Not only that, the self-assembled compartments could behave like normal cells: they divided and formed smaller compartments. This study provides the first example of self-organization at the scale and complexity of entire cells.

The discovery relied on observations by lead author Xianrui Cheng, PhD, a postdoctoral scholar in the Ferrell Lab. While studying a molecular process known as programmed cell death, he noticed the nuclei in a tube of frog egg cytoplasm arranging into a regular pattern. When he looked at the cytoplasm on microscope slides, he was shocked to see compartments appearing before his eyes.

Cell-like compartments self-organize in the cells that have been split apart. (Courtesy of Xianrui Cheng)

"If you take the cytoplasm of the frog egg -- note that the cytoplasm has been homogenized, so whatever spatial structure that was there has been completely disrupted -- and just let it sit at room temperature, it will reorganize itself and form small cell-like units.
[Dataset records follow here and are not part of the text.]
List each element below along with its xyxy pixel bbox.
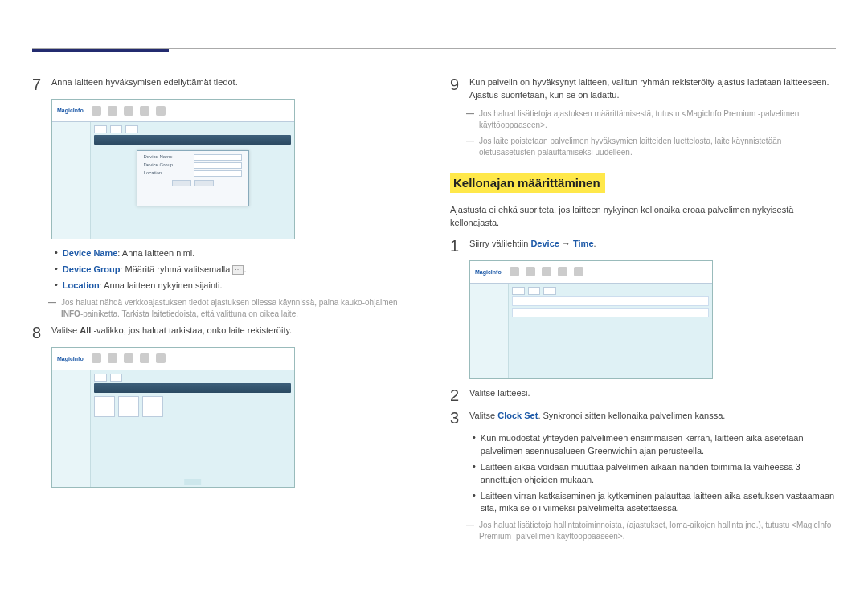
step-7: 7 Anna laitteen hyväksymisen edellyttämä… <box>32 76 418 92</box>
mock-tab <box>512 287 525 295</box>
left-column: 7 Anna laitteen hyväksymisen edellyttämä… <box>32 76 418 547</box>
step-number: 1 <box>450 238 469 254</box>
screenshot-8: MagicInfo <box>51 347 295 488</box>
step-number: 2 <box>450 387 469 403</box>
note-schedule: ― Jos haluat lisätietoja ajastuksen määr… <box>466 108 836 131</box>
mock-main <box>91 370 294 487</box>
step-text: Valitse Clock Set. Synkronoi sitten kell… <box>469 410 725 423</box>
dash-icon: ― <box>48 297 56 320</box>
footnote: ― Jos haluat lisätietoja hallintatoiminn… <box>466 520 836 542</box>
section-heading: Kellonajan määrittäminen <box>450 173 605 193</box>
step-number: 9 <box>450 76 469 92</box>
mock-sidebar <box>52 122 91 239</box>
bullet-text: Laitteen virran katkaiseminen ja kytkemi… <box>481 490 836 516</box>
step-text: Valitse All -valikko, jos haluat tarkist… <box>51 325 292 337</box>
note-text: Jos haluat nähdä verkkoajastuksen tiedot… <box>61 297 418 320</box>
mock-icon <box>124 106 133 116</box>
dash-icon: ― <box>466 108 474 131</box>
step-number: 8 <box>32 325 51 341</box>
top-rule <box>32 48 836 49</box>
mock-icon <box>92 353 101 363</box>
mock-icon <box>140 353 149 363</box>
step-text: Siirry välilehtiin Device → Time. <box>469 238 596 251</box>
mock-tab <box>94 125 107 133</box>
mock-logo: MagicInfo <box>57 356 84 362</box>
bullet-text: Laitteen aikaa voidaan muuttaa palvelime… <box>481 461 836 487</box>
mock-tab <box>543 287 556 295</box>
mock-icon <box>108 106 117 116</box>
step-time-2: 2 Valitse laitteesi. <box>450 387 836 403</box>
mock-icon <box>542 267 551 276</box>
mock-logo: MagicInfo <box>475 269 502 275</box>
mock-icon <box>558 267 567 276</box>
mock-dialog: Device Name Device Group Location <box>137 150 249 206</box>
bullet-text: Kun muodostat yhteyden palvelimeen ensim… <box>481 432 836 458</box>
step-number: 3 <box>450 410 469 426</box>
bullet-icon <box>55 264 58 273</box>
bullet-device-group: Device Group: Määritä ryhmä valitsemalla… <box>55 264 418 276</box>
screenshot-time: MagicInfo <box>469 260 713 379</box>
mock-sidebar <box>470 284 509 378</box>
mock-icon <box>108 353 117 363</box>
sub-bullet-3: Laitteen virran katkaiseminen ja kytkemi… <box>473 490 836 516</box>
note-text: Jos haluat lisätietoja ajastuksen määrit… <box>479 108 836 131</box>
sub-bullet-2: Laitteen aikaa voidaan muuttaa palvelime… <box>473 461 836 487</box>
mock-toolbar <box>94 135 291 145</box>
bullet-text: Location: Anna laitteen nykyinen sijaint… <box>63 280 223 292</box>
mock-icon <box>574 267 583 276</box>
note-text: Jos haluat lisätietoja hallintatoiminnoi… <box>479 520 836 542</box>
bullet-icon <box>473 432 476 442</box>
mock-tab <box>110 125 123 133</box>
mock-icon <box>156 353 166 363</box>
bullet-icon <box>473 461 476 471</box>
mock-thumb <box>94 396 115 417</box>
ellipsis-button-icon: ⋯ <box>232 265 244 275</box>
step-time-1: 1 Siirry välilehtiin Device → Time. <box>450 238 836 254</box>
step-8: 8 Valitse All -valikko, jos haluat tarki… <box>32 325 418 341</box>
right-column: 9 Kun palvelin on hyväksynyt laitteen, v… <box>450 76 836 547</box>
dash-icon: ― <box>466 520 474 542</box>
step-9: 9 Kun palvelin on hyväksynyt laitteen, v… <box>450 76 836 102</box>
note-removed: ― Jos laite poistetaan palvelimen hyväks… <box>466 136 836 158</box>
step-time-3: 3 Valitse Clock Set. Synkronoi sitten ke… <box>450 410 836 426</box>
note-text: Jos laite poistetaan palvelimen hyväksym… <box>479 136 836 158</box>
mock-thumb <box>118 396 139 417</box>
mock-icon <box>510 267 519 276</box>
bullet-text: Device Name: Anna laitteen nimi. <box>63 247 195 260</box>
step-text: Valitse laitteesi. <box>469 387 530 400</box>
mock-toolbar <box>94 383 291 393</box>
bullet-text: Device Group: Määritä ryhmä valitsemalla… <box>63 264 247 276</box>
bullet-icon <box>473 490 476 500</box>
bullet-device-name: Device Name: Anna laitteen nimi. <box>55 247 418 260</box>
mock-icon <box>526 267 535 276</box>
mock-main <box>509 284 712 378</box>
mock-data-row <box>512 308 709 317</box>
mock-icon <box>156 106 166 116</box>
mock-main: Device Name Device Group Location <box>91 122 294 239</box>
note-info: ― Jos haluat nähdä verkkoajastuksen tied… <box>48 297 418 320</box>
mock-header-row <box>512 296 709 306</box>
mock-icon <box>92 106 101 116</box>
screenshot-7: MagicInfo Device Name <box>51 99 295 239</box>
mock-tab <box>528 287 541 295</box>
step-number: 7 <box>32 76 51 92</box>
mock-tab <box>110 374 123 382</box>
step-text: Anna laitteen hyväksymisen edellyttämät … <box>51 76 238 89</box>
sub-bullet-1: Kun muodostat yhteyden palvelimeen ensim… <box>473 432 836 458</box>
mock-icon <box>140 106 149 116</box>
mock-thumb <box>142 396 163 417</box>
mock-sidebar <box>52 370 91 487</box>
bullet-icon <box>55 280 58 289</box>
dash-icon: ― <box>466 136 474 158</box>
mock-pager <box>184 479 202 485</box>
section-intro: Ajastusta ei ehkä suoriteta, jos laittee… <box>450 204 836 230</box>
step-text: Kun palvelin on hyväksynyt laitteen, val… <box>469 76 836 102</box>
mock-tab <box>94 374 107 382</box>
bullet-icon <box>55 247 58 257</box>
mock-tab <box>125 125 138 133</box>
mock-icon <box>124 353 133 363</box>
bullet-location: Location: Anna laitteen nykyinen sijaint… <box>55 280 418 292</box>
mock-logo: MagicInfo <box>57 108 84 113</box>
That's pretty amazing," Cheng said in a Stanford Medicine release.

Even more surprising was that these compartments could undergo division.

Cell-like compartments go through the cell cycle and reproduct. Nuclei are labeled in red. (Courtesy of Xianrui Cheng)

The researchers saw that these compartments could undergo over 25 rounds of division, indicating that the process was very robust. "You're taking the material from the egg, and it divides in a mode that's reminiscent of embryonic development," Cheng said. "Just like they're supposed to in a real egg."